CFAA comments on CMHC's full Fall 2015 Rental Market Reports
News Release December 17, 2015
Vacancy rate increases to 3.3%
According to CMHC, the average rental vacancy rate in major centres across Canada increased
from 2.8% in October 2014 to 3.3% in October 2015. Larger increases in the vacancy rate took
place in Alberta and Saskatchewan due to the economic slowdown in those provinces.
In many centres some new purpose-built rental housing has come on stream. The vacancy and
availability figures indicate a good availability of apartments for prospective renters in almost all
centres.
New rental supply in many centres
In a number of centres, new purpose-built rental housing has come on stream between October
2014 and October 2015. For example, in Halifax 1,250 apartment were added to a stock of
44,000. In Ottawa, 800 were added to a stock of 60,000. In Vancouver, 809 were added to a
stock of 109,217. Those additions are generally the smaller part of the increase in the rental
supply, with more units being added among rental condos (known as strata title in BC), or in the
secondary market.
In Edmonton, 2,310 purpose-built rental units were added to the rental supply, increasing that
supply to 70,210. Additional rental units came into the condo rental market and the secondary
market, so that the rental supply in Edmonton as a whole increased by 3,447 units, which is 2.4%
of the total rental supply of 144,235 units.
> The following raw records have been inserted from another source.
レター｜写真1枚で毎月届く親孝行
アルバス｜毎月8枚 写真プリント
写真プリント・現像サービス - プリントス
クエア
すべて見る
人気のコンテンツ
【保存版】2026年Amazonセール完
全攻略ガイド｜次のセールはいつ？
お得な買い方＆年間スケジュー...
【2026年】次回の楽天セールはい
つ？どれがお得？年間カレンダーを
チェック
Condo rentals versus purpose-built rentals
Outside of Atlantic Canada, condos have become a significant source of rental supply. Between
18% and 33% of all condos in each major centre are rented to tenants. The proportions of all
condos rented in major centres in October 2015 are: Ottawa 23%, London 33%, Toronto 30.5%,
Winnipeg 19%, Calgary 31%; Edmonton 33% and Vancouver 27%. However, condos lack some
of the advantages of purpose-built rental housing.
Secondary rental market offers lower rents and growth
Growth is also taking place in the secondary rental market in many cities. In Ottawa, the total
rental supply grew by 3.3%, reflecting mostly an increase in rented houses, doubles, duplexes
and accessory suites.
In most centres the “secondary market” of condos, rented houses, doubles, duplexes and
accessory suites makes up 40% to 50% of the total rental supply. The secondary market
provides a flexible housing supply which is often lower priced than the primary market, as shown
in the table attached.
In October 2015, the average rent for two bedroom apartments in the secondary market in
Vancouver (apart from condos) was $1,131, 17% less than in the primary market.